MATERIAL SHOWN below:
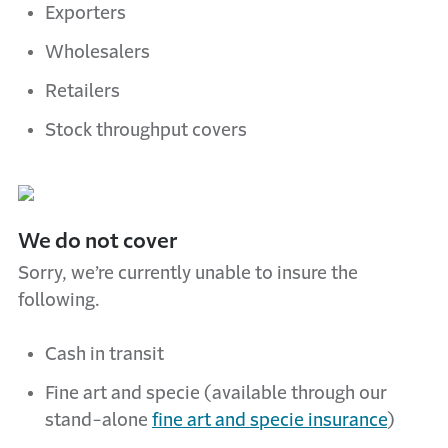
Exporters
Wholesalers
Retailers
Stock throughput covers
W
e do not cover
Sorry, we’re currently unable to insure the
following.
Cash in transit
Fine art and specie (available through our
stand-alone
fine art and specie insurance
)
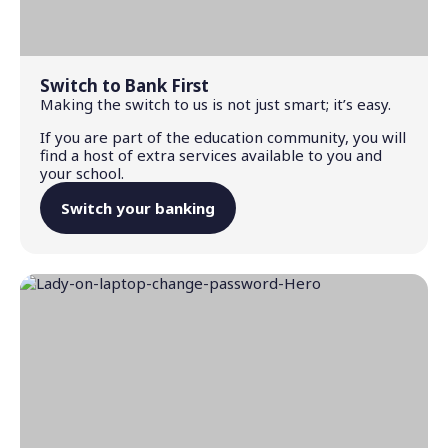
Switch to Bank First
Making the switch to us is not just smart; it’s easy.
If you are part of the education community, you will
find a host of extra services available to you and
your school.
Switch your banking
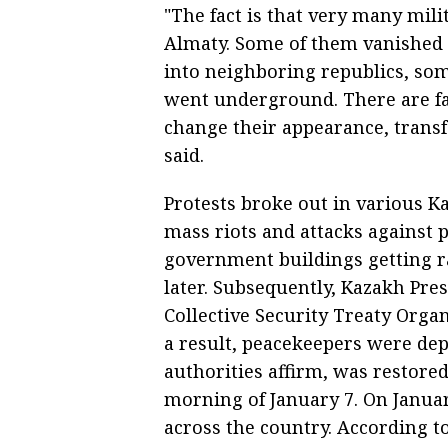
"The fact is that very many mil
Almaty. Some of them vanished 
into neighboring republics, so
went underground. There are fa
change their appearance, transf
said.
Protests broke out in various Ka
mass riots and attacks against 
government buildings getting ra
later. Subsequently, Kazakh Pr
Collective Security Treaty Orga
a result, peacekeepers were de
authorities affirm, was restored
morning of January 7. On Januar
across the country. According to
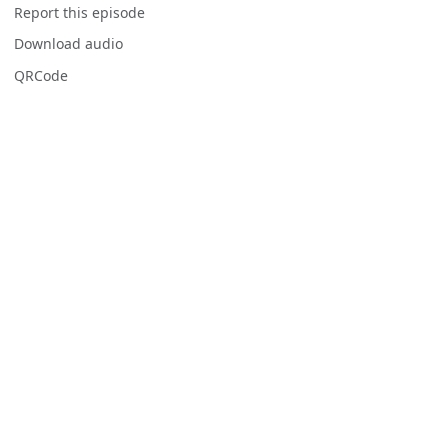
Report this episode
Download audio
QRCode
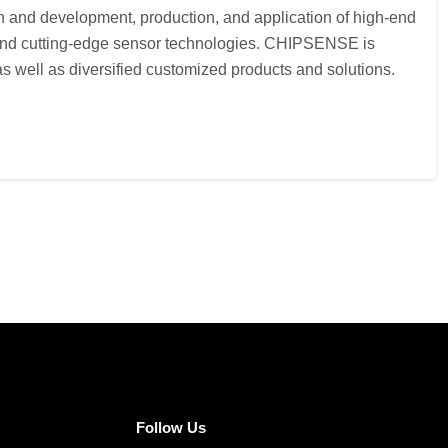
h and development, production, and application of high-end
s and cutting-edge sensor technologies. CHIPSENSE is
 well as diversified customized products and solutions.
Follow Us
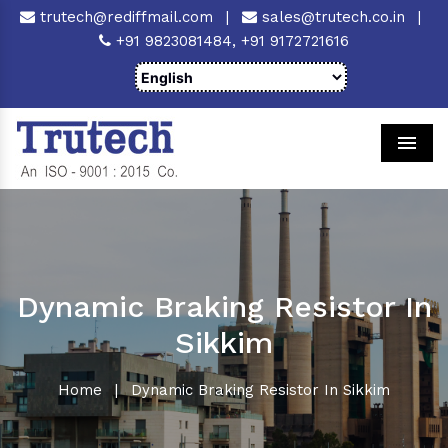
trutech@rediffmail.com
|
sales@trutech.co.in
|
+91 9823081484,
+91 9172721616
Men
Dynamic Braking Resistor In
Sikkim
Home
|
Dynamic Braking Resistor In Sikkim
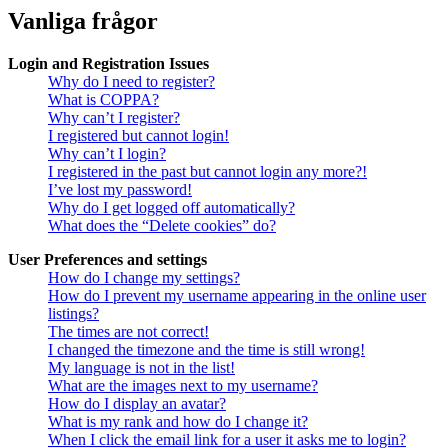
Vanliga frågor
Login and Registration Issues
Why do I need to register?
What is COPPA?
Why can’t I register?
I registered but cannot login!
Why can’t I login?
I registered in the past but cannot login any more?!
I’ve lost my password!
Why do I get logged off automatically?
What does the “Delete cookies” do?
User Preferences and settings
How do I change my settings?
How do I prevent my username appearing in the online user
listings?
The times are not correct!
I changed the timezone and the time is still wrong!
My language is not in the list!
What are the images next to my username?
How do I display an avatar?
What is my rank and how do I change it?
When I click the email link for a user it asks me to login?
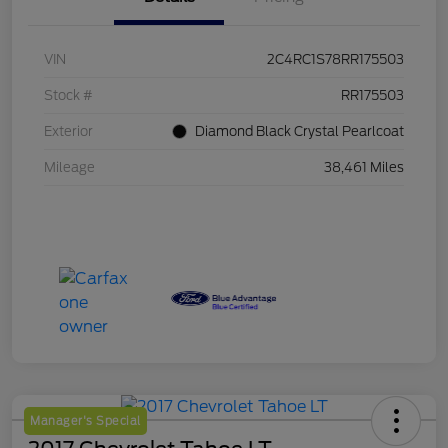
VIN
2C4RC1S78RR175503
Stock #
RR175503
Exterior
Diamond Black Crystal Pearlcoat
Mileage
38,461 Miles
Manager's Special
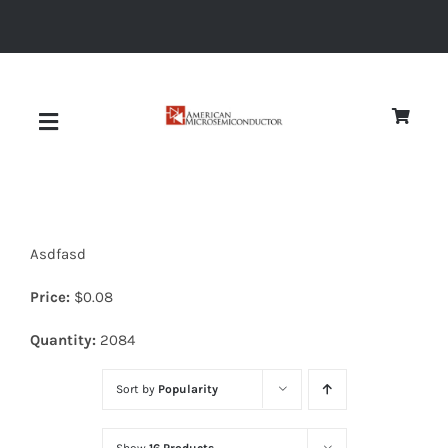
Skip
to
content
Toggle
Navigation
About
Asdfasd
Quality
Price:
$
0.08
News
Quantity:
2084
Sort by
Popularity
Diodes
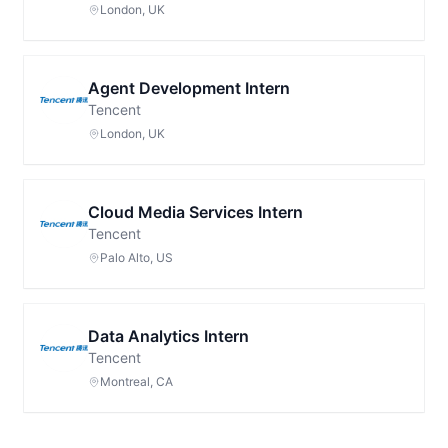
London, UK
Agent Development Intern
Tencent
London, UK
Cloud Media Services Intern
Tencent
Palo Alto, US
Data Analytics Intern
Tencent
Montreal, CA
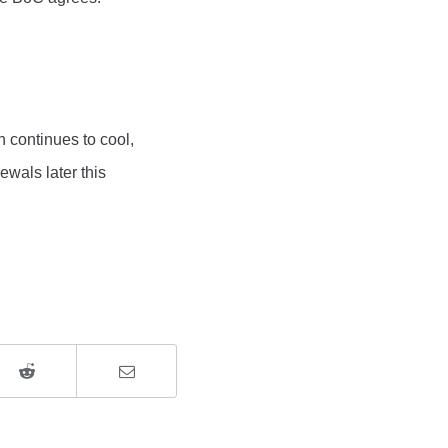
n continues to cool,
ewals later this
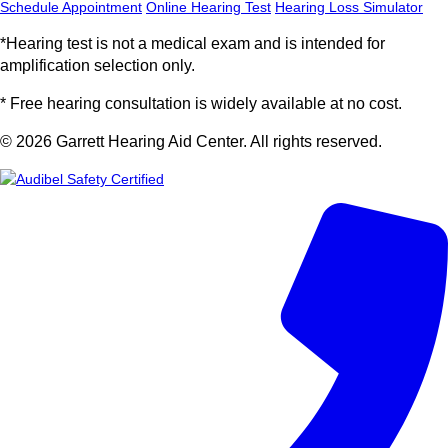
Schedule Appointment
Online Hearing Test
Hearing Loss Simulator
*Hearing test is not a medical exam and is intended for
amplification selection only.
* Free hearing consultation is widely available at no cost.
© 2026 Garrett Hearing Aid Center. All rights reserved.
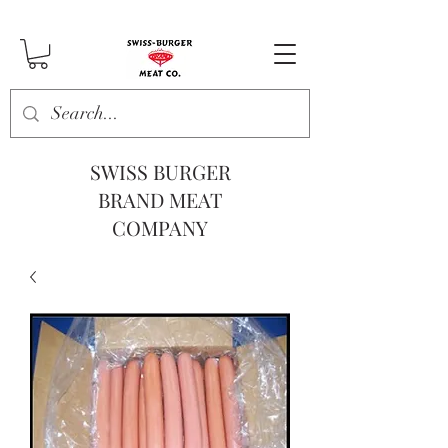
SWISS BURGER
BRAND MEAT
COMPANY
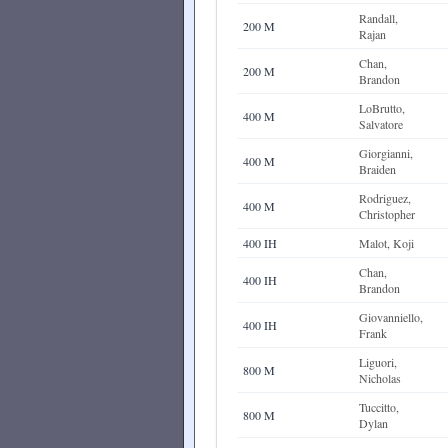
Randall,
200 M
Rajan
Chan,
200 M
Brandon
LoBrutto,
400 M
Salvatore
Giorgianni,
400 M
Braiden
Rodriguez,
400 M
Christopher
400 IH
Malot, Koji
Chan,
400 IH
Brandon
Giovanniello,
400 IH
Frank
Liguori,
800 M
Nicholas
Tuccitto,
800 M
Dylan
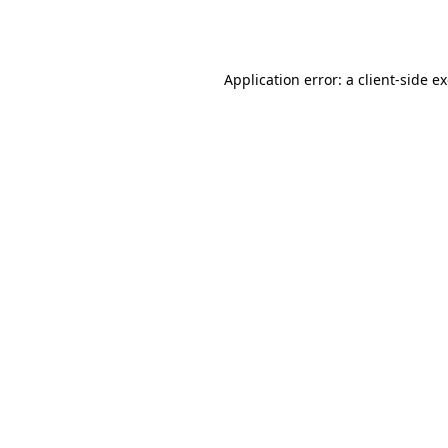
Application error: a
client
-side e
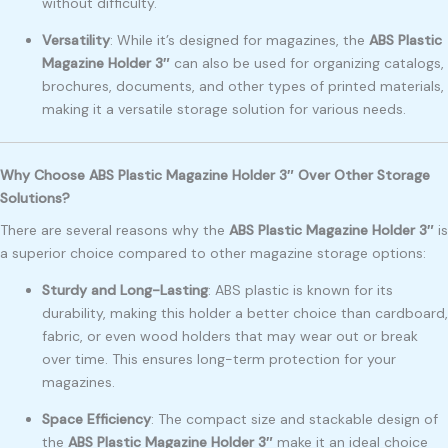
without difficulty.
Versatility
: While it’s designed for magazines, the
ABS Plastic
Magazine Holder 3″
can also be used for organizing catalogs,
brochures, documents, and other types of printed materials,
making it a versatile storage solution for various needs.
Why Choose ABS Plastic Magazine Holder 3″ Over Other Storage
Solutions?
There are several reasons why the
ABS Plastic Magazine Holder 3″
is
a superior choice compared to other magazine storage options:
Sturdy and Long-Lasting
: ABS plastic is known for its
durability, making this holder a better choice than cardboard,
fabric, or even wood holders that may wear out or break
over time. This ensures long-term protection for your
magazines.
Space Efficiency
: The compact size and stackable design of
the
ABS Plastic Magazine Holder 3″
make it an ideal choice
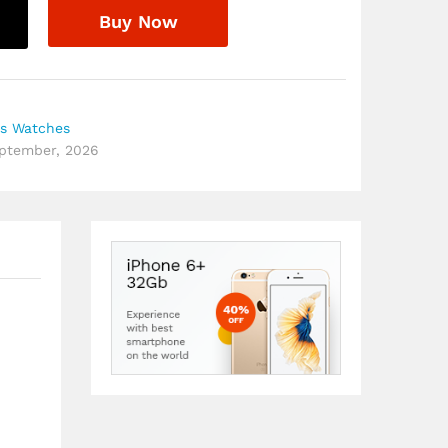
Buy Now
s Watches
eptember, 2026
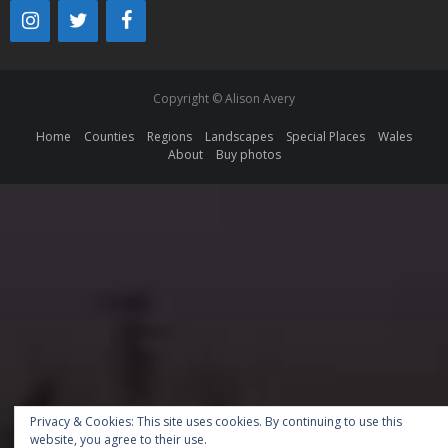
Copyright © Alison Avery
Home
Counties
Regions
Landscapes
Special Places
Wales
About
Buy photos
Privacy & Cookies: This site uses cookies. By continuing to use this
website, you agree to their use.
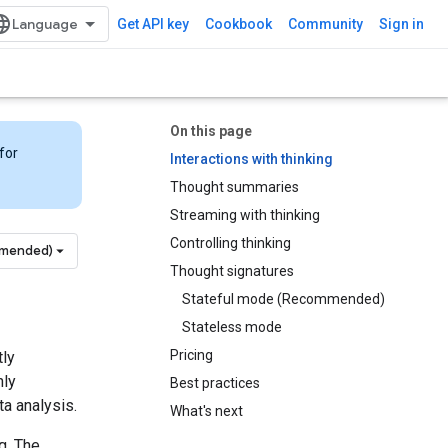
Get API key
Cookbook
Community
Sign in
On this page
for
Interactions with thinking
Thought summaries
Streaming with thinking
Controlling thinking
mmended)
Thought signatures
Stateful mode (Recommended)
Stateless mode
Pricing
tly
hly
Best practices
a analysis.
What's next
g. The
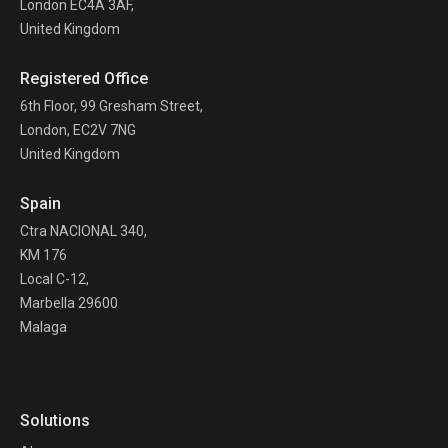
London EC4A 3AF,
United Kingdom
Registered Office
6th Floor, 99 Gresham Street,
London, EC2V 7NG
United Kingdom
Spain
Ctra NACIONAL 340,
KM 176
Local C-12,
Marbella 29600
Malaga
Solutions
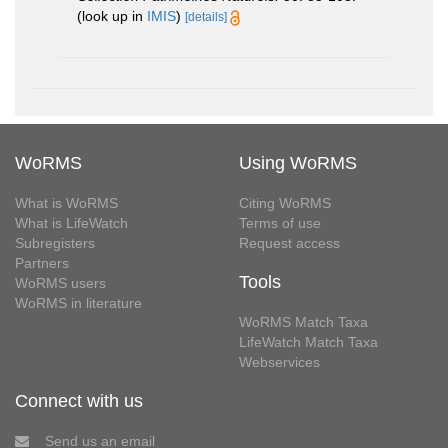
(look up in
IMIS
)
[details]
WoRMS
Using WoRMS
What is WoRMS
Citing WoRMS
What is LifeWatch
Terms of use
Subregisters
Request access
Partners
Tools
WoRMS users
WoRMS in literature
WoRMS Match Taxa
LifeWatch Match Taxa
Webservices
Connect with us
Send us an email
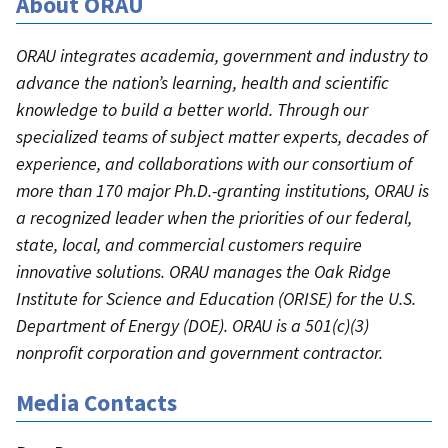
About ORAU
ORAU integrates academia, government and industry to
advance the nation’s learning, health and scientific
knowledge to build a better world. Through our
specialized teams of subject matter experts, decades of
experience, and collaborations with our consortium of
more than 170 major Ph.D.-granting institutions, ORAU is
a recognized leader when the priorities of our federal,
state, local, and commercial customers require
innovative solutions. ORAU manages the Oak Ridge
Institute for Science and Education (ORISE) for the U.S.
Department of Energy (DOE). ORAU is a 501(c)(3)
nonprofit corporation and government contractor.
Media Contacts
End of MATERIAL SHOWN.
** PROBLEM STATEMENT **
Go through the listing above and return every line where the word "their" occurs.

** REPLY **
change their appearance, transf
website, you agree to their use.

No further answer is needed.